»Schafskopf« meint der Arzt achselzuckend.

»Kusch!« donnert Achilla und hebt drohend die Faust. Seine Augen funkeln grimmig.

»Ist das ein Esel! Kein vernünftiges Wort kann man mit ihm reden.«

»Was? Ein Esel bin ich? Man kann nicht mit mir reden? Na warte! Ich bin euch kein sanfter Sawelij! Runter in den Sumpf!«

Mit diesen Worten hat der Diakon die Leine seines Pferdes aus der rechten Hand in die linke genommen, packt den Arzt mit der Rechten um den Leib und reißt ihn ins Wasser hinab. Sie tauchen unter, werden wieder sichtbar und verschwinden aufs neue.
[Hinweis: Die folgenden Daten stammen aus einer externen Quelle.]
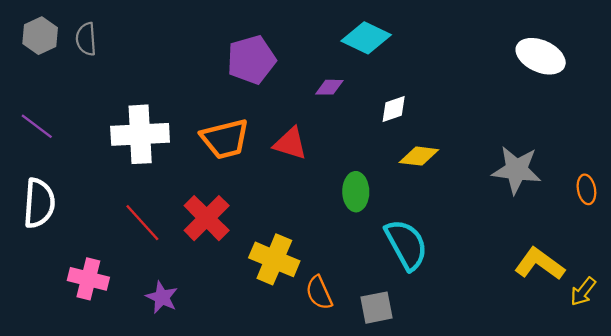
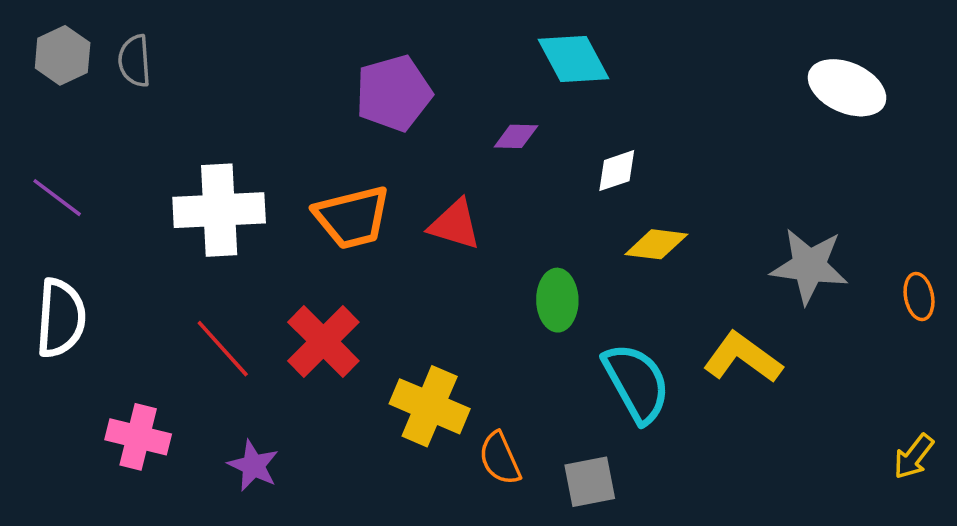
cyan diamond: (366, 38) -> (574, 59), turned 36
yellow L-shape: (539, 264) -> (743, 358), moved

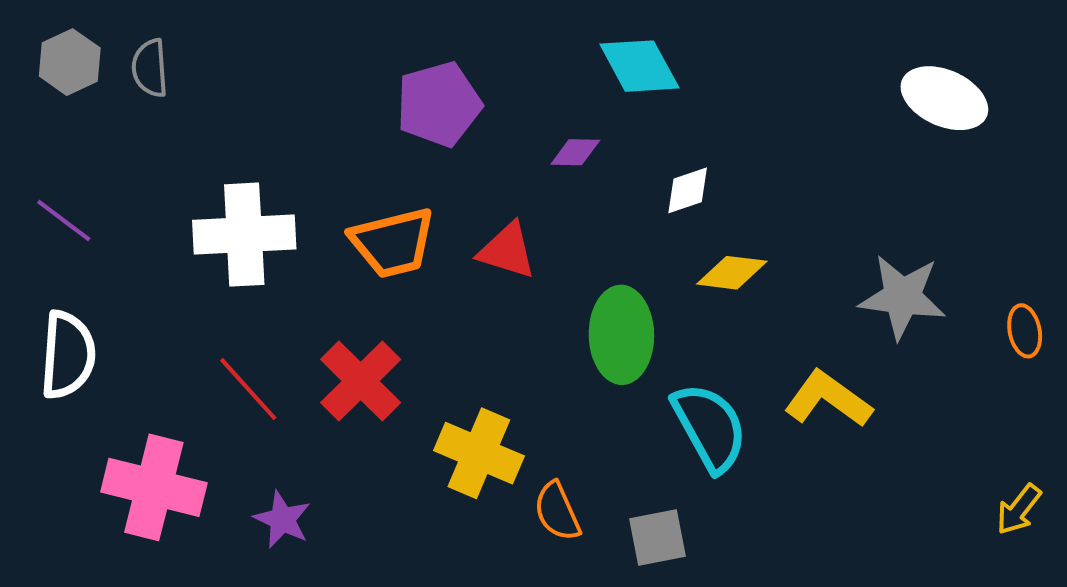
green ellipse: (557, 300) -> (621, 335), size x1.4
pink cross: (138, 437) -> (154, 487), size x1.4

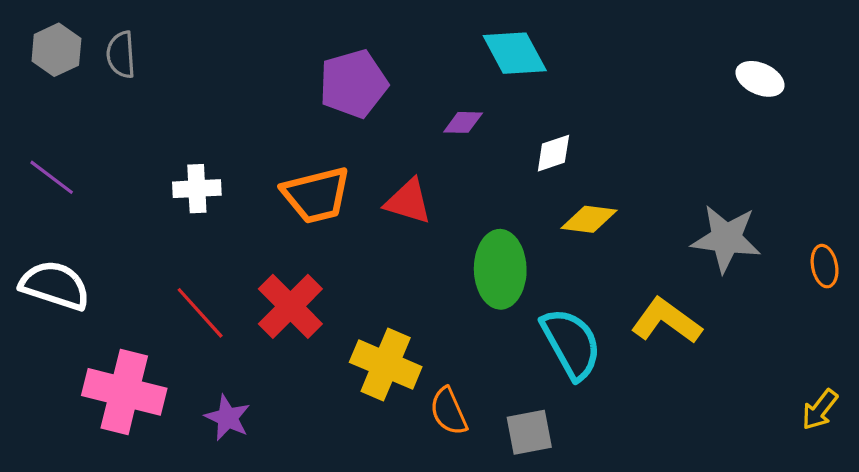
white ellipse: (944, 98) -> (760, 79), size x0.7
white cross: (244, 235) -> (197, 189), size x0.6
white semicircle: (68, 355) -> (55, 285), turned -76

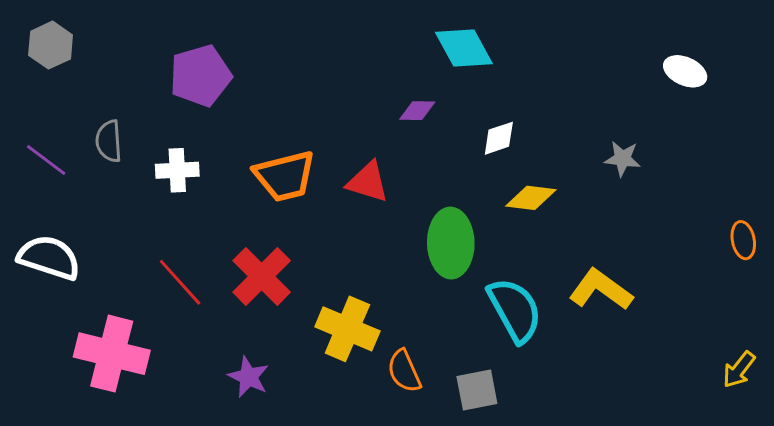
gray semicircle: (121, 55) -> (109, 141), moved
purple pentagon: (353, 84) -> (200, 76), moved
gray star: (726, 239) -> (622, 159), moved, size x0.6
purple star: (228, 418) -> (248, 377), moved

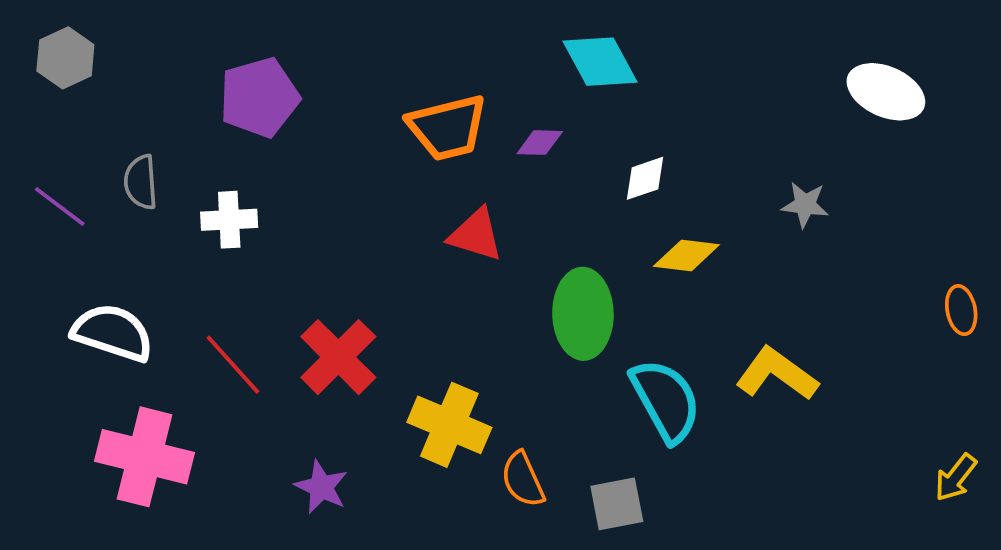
white ellipse: (685, 71) -> (886, 92), size x1.4
orange trapezoid: (285, 176) -> (447, 128), moved
white semicircle: (49, 258) -> (113, 333), moved

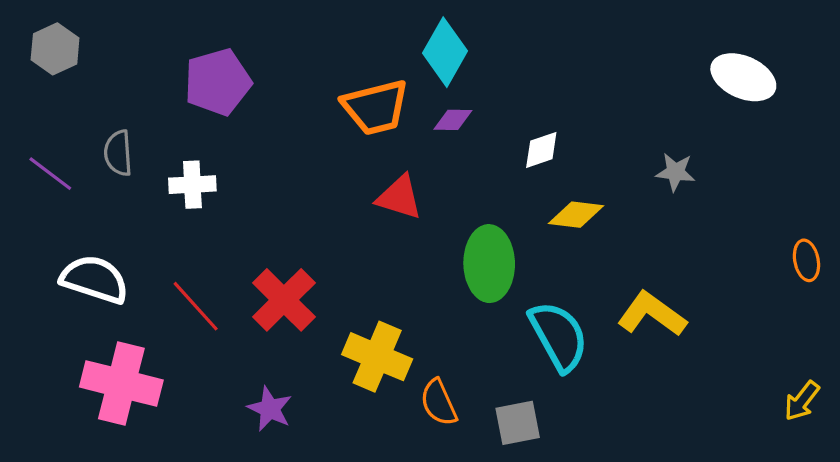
cyan diamond: (600, 62) -> (445, 52), moved, turned 58

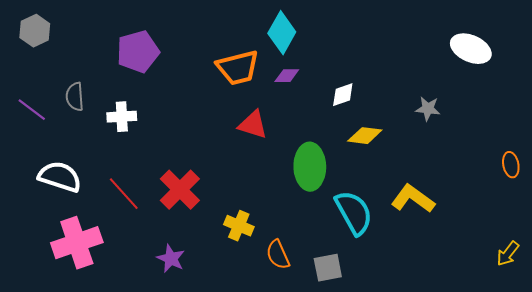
yellow cross: (377, 357) -> (239, 226), size x0.7
pink cross: (121, 384) -> (77, 243), turned -33

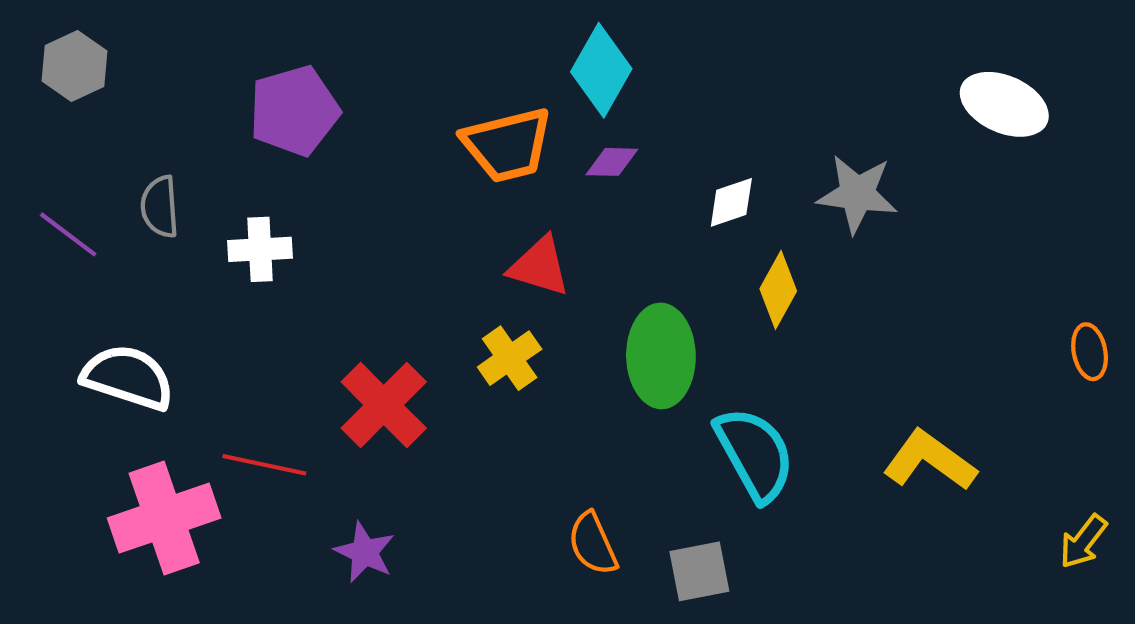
gray star: (428, 109) -> (857, 194), moved, size x1.5
yellow diamond: (365, 136) -> (778, 290), turned -68
red line: (124, 194) -> (264, 465), moved, turned -36
yellow L-shape: (413, 199) -> (930, 460), moved
yellow cross: (239, 226) -> (510, 358), moved, turned 32

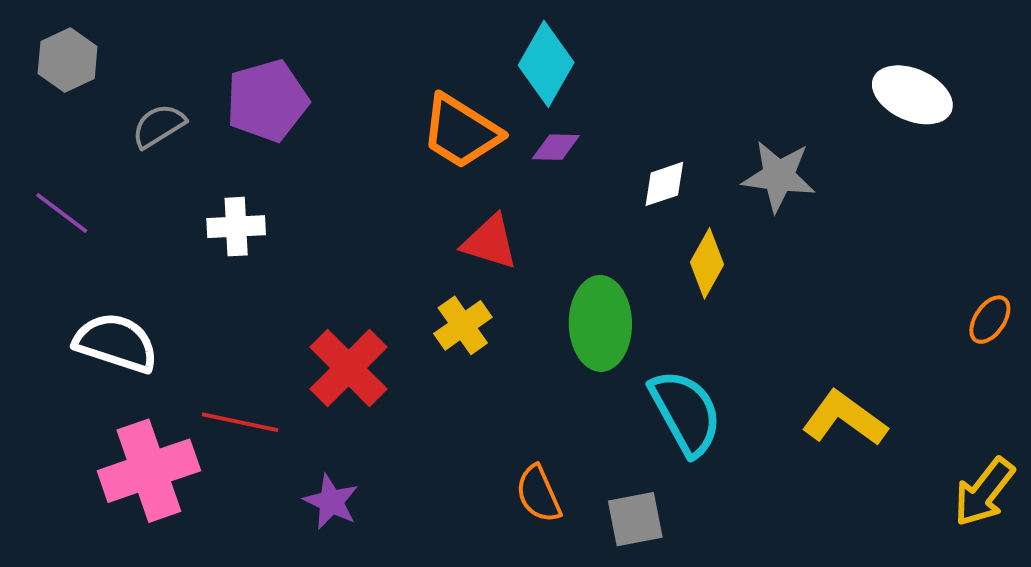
orange trapezoid: (507, 145) -> (461, 132), turned 46
gray semicircle: (160, 207) -> (159, 126), moved, turned 62
orange ellipse: (1090, 352) -> (990, 320), turned 45
yellow arrow: (1083, 541) -> (984, 492), size x1.4

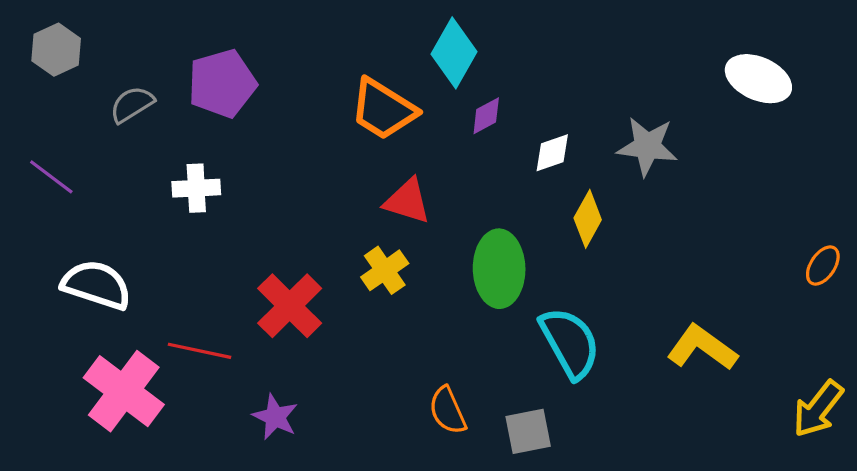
purple diamond: (556, 147) -> (486, 116), moved, turned -30
pink cross: (149, 471) -> (124, 391), turned -34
Obgleich das Verhalten des Diakons deutlich verriet, daß er keineswegs die Absicht hatte, den Arzt zu ertränken, sondern ihn nur etlichemal untertauchen wollte, – er hielt auch, während sie so zappelten, immer nach dem Ufer zu – so versetzte das verzweifelte Gebrüll des Medikus die Drei auf dem Steine und die am Ufer stehende Felizata doch in eine so unbeschreibliche Angst, daß auch sie ein lautes Geschrei erhoben, welches die ganze Umgegend alarmieren mußte.

So begann der Diakon Achilla seinen Ausrottungskampf gegen die in Stargorod um sich greifende gemeingefährliche Freigeisterei, und wir werden sehen, was für gewaltige Folgen dieser energische Anfang zeitigen sollte.


Achtes Kapitel.

Der Lärm und das Geschrei der Badenden hatten den Propst, der an seinem Fenster kaum ein wenig eingeschlummert war, aufgeweckt. Der Alte erschrickt, springt auf, sieht auf den Fluß hinaus, kann aber ganz und gar nicht begreifen, was eigentlich geschehen. In diesem Augenblicke hält vor seinem Hause ein eleganter, von einem grauen Vollblutpferde gezogener Jagdwagen. Darin sitzt eine schwarzgekleidete junge Dame: sie kutschiert selbst, neben ihr ein kleiner Groom. Die Dame ist die junge verwitwete Gutsbesitzerin Alexandra Iwanowna Serbolowa, seine ehemalige Lieblingsschülerin.